Nesse último estudo, pesquisadores examinaram a atividade cerebral tanto no hipocampo quanto nas camadas superficiais do Córtex Entorrinal Medial.

Os pesquisadores gravaram a atividade neural dos ratos enquanto eles estavam tentando achar o seu caminho para fora do labirinto. Eles descobriram que para além do hipocampo, o Córtex Entorrinal Medial também estava disparando neurônios durante os estados de sono e de vigília.

Após decodificar a trajetória espacial representada pelos disparos neurais, os pesquisadores descobriram que ela combinava com as trajetórias reais do labirinto.

Surpreendentemente, as sequências do disparo neural do Córtex Entorrinal Medial foram observadas ocorrendo independentemente do hipocampo. Nenhuma repetição do disparo foi detectada no hipocampo no momento em que o Córtex Entorrinal Medial foi ativado.

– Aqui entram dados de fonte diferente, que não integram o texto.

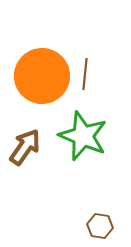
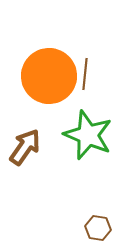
orange circle: moved 7 px right
green star: moved 5 px right, 1 px up
brown hexagon: moved 2 px left, 2 px down
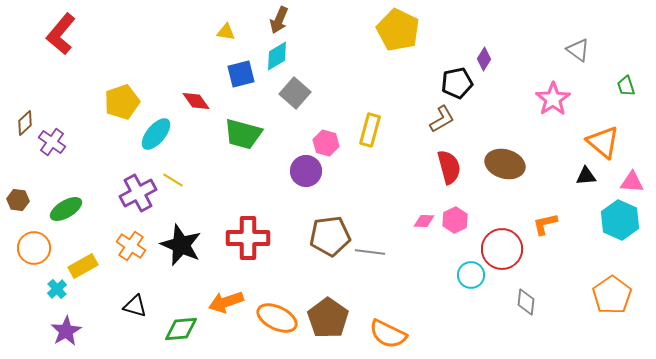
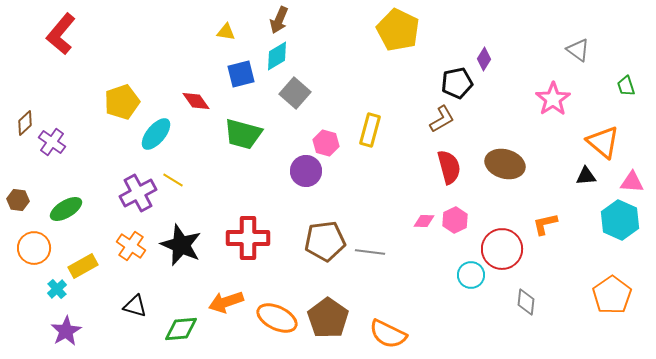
brown pentagon at (330, 236): moved 5 px left, 5 px down
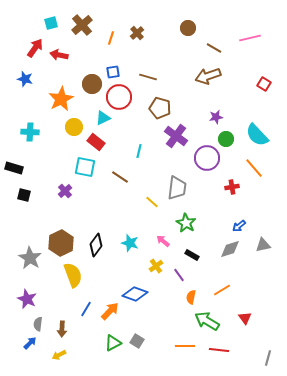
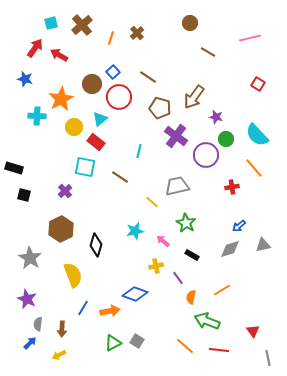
brown circle at (188, 28): moved 2 px right, 5 px up
brown line at (214, 48): moved 6 px left, 4 px down
red arrow at (59, 55): rotated 18 degrees clockwise
blue square at (113, 72): rotated 32 degrees counterclockwise
brown arrow at (208, 76): moved 14 px left, 21 px down; rotated 35 degrees counterclockwise
brown line at (148, 77): rotated 18 degrees clockwise
red square at (264, 84): moved 6 px left
purple star at (216, 117): rotated 24 degrees clockwise
cyan triangle at (103, 118): moved 3 px left, 1 px down; rotated 14 degrees counterclockwise
cyan cross at (30, 132): moved 7 px right, 16 px up
purple circle at (207, 158): moved 1 px left, 3 px up
gray trapezoid at (177, 188): moved 2 px up; rotated 110 degrees counterclockwise
brown hexagon at (61, 243): moved 14 px up
cyan star at (130, 243): moved 5 px right, 12 px up; rotated 30 degrees counterclockwise
black diamond at (96, 245): rotated 20 degrees counterclockwise
yellow cross at (156, 266): rotated 24 degrees clockwise
purple line at (179, 275): moved 1 px left, 3 px down
blue line at (86, 309): moved 3 px left, 1 px up
orange arrow at (110, 311): rotated 36 degrees clockwise
red triangle at (245, 318): moved 8 px right, 13 px down
green arrow at (207, 321): rotated 10 degrees counterclockwise
orange line at (185, 346): rotated 42 degrees clockwise
gray line at (268, 358): rotated 28 degrees counterclockwise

Esses resultados mudam o nosso entendimento acerca da formação da memória:

“Até agora, o córtex entorrinal foi considerado subserviente ao hipocampo tanto na formação da memória como na recordação. Mas nós mostramos que o córtex entorrinal medial pode reproduzir o padrão de disparo associado ao movimento no labirinto independente do hipocampo. O córtex entorrinal pode ser um novo sistema para a formação da memória que funciona paralelamente ao hipocampo.

“O hipocampo sozinho não domina como as memórias são formadas e reproduzidas. Apesar de serem inter-relacionados, as duas regiões podem recrutar diferentes caminhos e possuir papéis diferentes na memória,” adiciona Joseph O’Neill, primeiro autor do estudo.